[Data excerpts]
=== Begin Enclosure ===

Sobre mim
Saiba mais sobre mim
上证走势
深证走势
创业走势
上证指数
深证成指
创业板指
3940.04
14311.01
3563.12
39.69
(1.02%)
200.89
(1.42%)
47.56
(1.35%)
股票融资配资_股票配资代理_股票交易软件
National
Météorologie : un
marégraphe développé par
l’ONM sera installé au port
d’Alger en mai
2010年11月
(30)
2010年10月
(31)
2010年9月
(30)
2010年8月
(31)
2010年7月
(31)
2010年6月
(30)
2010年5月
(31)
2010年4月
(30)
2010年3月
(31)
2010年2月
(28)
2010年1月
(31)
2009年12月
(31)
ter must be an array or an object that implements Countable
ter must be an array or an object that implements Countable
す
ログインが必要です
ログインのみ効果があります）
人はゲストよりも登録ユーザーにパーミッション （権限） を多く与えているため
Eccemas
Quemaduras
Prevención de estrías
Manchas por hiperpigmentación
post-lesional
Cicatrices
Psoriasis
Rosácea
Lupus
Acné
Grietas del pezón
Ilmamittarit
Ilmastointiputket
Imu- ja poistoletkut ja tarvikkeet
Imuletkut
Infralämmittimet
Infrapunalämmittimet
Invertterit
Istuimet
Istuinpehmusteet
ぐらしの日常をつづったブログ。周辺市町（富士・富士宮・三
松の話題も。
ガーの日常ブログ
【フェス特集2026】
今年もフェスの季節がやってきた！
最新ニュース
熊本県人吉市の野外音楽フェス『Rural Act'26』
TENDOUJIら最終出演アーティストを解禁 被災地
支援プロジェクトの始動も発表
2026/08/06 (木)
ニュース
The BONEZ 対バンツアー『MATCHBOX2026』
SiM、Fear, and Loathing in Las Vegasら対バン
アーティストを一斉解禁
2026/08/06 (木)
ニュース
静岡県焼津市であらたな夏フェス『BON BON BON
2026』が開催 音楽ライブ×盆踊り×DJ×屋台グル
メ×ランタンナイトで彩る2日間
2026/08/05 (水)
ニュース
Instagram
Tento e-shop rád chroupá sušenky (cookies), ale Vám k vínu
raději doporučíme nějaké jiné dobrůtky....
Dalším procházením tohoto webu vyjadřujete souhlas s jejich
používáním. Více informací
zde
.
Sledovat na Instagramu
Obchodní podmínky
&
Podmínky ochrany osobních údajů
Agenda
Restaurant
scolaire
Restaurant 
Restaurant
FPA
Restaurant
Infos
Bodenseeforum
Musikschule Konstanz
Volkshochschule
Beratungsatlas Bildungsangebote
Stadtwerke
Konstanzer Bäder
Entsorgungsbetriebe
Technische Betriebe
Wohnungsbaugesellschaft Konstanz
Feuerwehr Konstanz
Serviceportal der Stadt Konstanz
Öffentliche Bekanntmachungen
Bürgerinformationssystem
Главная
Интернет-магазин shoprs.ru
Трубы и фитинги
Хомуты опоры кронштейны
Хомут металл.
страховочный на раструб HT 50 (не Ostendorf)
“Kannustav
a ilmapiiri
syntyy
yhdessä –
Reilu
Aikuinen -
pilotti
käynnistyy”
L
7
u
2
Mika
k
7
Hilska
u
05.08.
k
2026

=== End Enclosure ===
=== Begin Enclosure ===

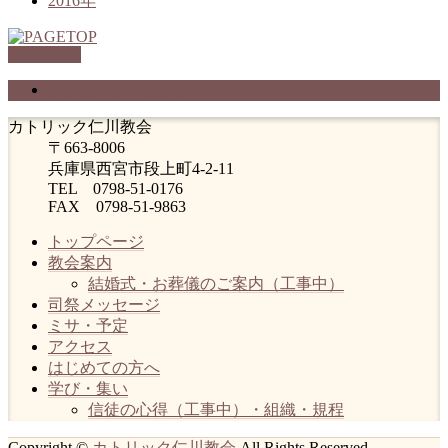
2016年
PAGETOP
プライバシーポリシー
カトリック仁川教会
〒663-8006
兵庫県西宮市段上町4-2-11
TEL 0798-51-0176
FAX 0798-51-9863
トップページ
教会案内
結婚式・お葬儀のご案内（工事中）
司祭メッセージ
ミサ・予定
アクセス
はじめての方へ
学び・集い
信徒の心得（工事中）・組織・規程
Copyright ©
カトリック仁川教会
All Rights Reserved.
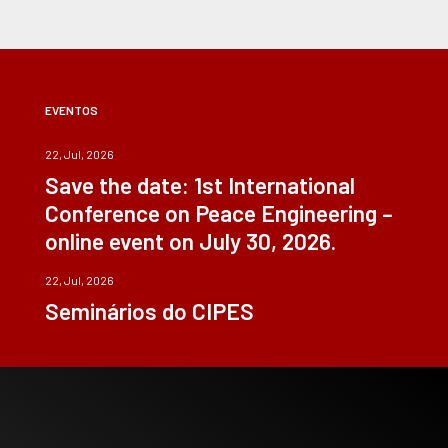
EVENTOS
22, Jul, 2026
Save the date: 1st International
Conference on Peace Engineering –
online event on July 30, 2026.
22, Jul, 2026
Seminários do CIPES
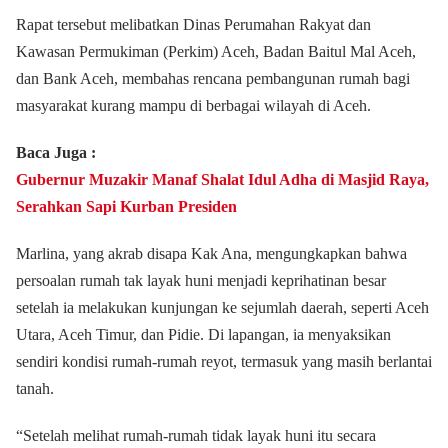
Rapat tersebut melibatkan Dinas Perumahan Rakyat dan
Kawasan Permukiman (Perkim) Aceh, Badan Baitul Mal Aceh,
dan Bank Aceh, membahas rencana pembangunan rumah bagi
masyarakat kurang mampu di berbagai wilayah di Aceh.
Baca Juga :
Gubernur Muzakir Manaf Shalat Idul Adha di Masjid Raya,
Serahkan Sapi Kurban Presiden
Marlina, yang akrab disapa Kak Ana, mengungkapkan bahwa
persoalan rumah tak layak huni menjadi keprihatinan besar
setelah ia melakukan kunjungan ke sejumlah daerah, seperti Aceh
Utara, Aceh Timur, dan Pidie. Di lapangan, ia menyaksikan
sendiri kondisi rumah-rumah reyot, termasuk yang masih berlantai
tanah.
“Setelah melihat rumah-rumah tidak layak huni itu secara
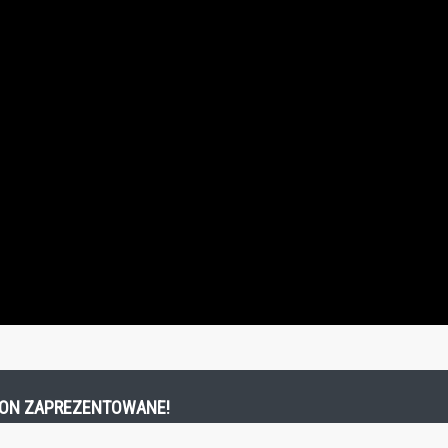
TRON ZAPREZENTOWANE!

=== End Enclosure ===
=== Begin Enclosure ===

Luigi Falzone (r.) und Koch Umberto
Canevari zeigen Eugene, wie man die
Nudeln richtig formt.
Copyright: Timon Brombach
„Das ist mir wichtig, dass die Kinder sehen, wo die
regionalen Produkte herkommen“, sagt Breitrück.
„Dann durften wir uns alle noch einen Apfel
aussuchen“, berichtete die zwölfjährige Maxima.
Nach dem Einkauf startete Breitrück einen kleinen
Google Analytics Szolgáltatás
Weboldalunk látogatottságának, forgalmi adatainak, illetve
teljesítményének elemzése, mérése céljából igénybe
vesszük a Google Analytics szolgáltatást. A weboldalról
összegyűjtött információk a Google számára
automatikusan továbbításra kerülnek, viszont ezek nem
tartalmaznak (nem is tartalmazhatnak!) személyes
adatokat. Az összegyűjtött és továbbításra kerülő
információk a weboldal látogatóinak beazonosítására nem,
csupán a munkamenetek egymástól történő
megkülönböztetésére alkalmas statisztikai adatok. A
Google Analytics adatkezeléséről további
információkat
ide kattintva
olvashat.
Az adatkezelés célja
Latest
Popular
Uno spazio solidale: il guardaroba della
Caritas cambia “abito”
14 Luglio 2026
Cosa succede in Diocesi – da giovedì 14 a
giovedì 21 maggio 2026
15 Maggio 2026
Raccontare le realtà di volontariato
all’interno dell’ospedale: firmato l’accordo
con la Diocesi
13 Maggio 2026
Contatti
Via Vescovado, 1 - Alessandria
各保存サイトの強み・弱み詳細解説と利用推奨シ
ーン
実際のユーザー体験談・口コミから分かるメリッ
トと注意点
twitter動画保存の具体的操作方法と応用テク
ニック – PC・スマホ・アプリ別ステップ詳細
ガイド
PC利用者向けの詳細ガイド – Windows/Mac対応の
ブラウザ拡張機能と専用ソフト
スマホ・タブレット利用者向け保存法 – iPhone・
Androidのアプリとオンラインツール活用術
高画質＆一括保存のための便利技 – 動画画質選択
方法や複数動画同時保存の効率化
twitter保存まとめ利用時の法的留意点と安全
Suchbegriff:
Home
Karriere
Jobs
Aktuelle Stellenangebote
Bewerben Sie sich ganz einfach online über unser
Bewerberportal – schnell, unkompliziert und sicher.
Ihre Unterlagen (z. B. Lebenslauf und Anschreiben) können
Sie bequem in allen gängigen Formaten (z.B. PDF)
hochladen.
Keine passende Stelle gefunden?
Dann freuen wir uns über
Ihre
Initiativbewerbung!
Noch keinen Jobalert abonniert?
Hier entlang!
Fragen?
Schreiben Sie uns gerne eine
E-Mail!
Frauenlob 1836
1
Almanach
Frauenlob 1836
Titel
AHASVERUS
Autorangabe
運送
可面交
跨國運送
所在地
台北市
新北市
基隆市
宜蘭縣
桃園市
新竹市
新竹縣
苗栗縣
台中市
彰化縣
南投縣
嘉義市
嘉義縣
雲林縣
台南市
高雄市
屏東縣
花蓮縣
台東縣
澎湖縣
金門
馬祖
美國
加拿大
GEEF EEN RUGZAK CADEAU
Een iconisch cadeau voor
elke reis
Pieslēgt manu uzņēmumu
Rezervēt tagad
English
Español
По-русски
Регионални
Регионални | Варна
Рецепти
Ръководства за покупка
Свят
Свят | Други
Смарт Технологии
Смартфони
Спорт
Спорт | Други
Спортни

=== End Enclosure ===

## Exercise
Go through the data and show every line where "yang" occurs.

## Exercise response
Marlina, yang akrab disapa Kak Ana, mengungkapkan bahwa
sendiri kondisi rumah-rumah reyot, termasuk yang masih berlantai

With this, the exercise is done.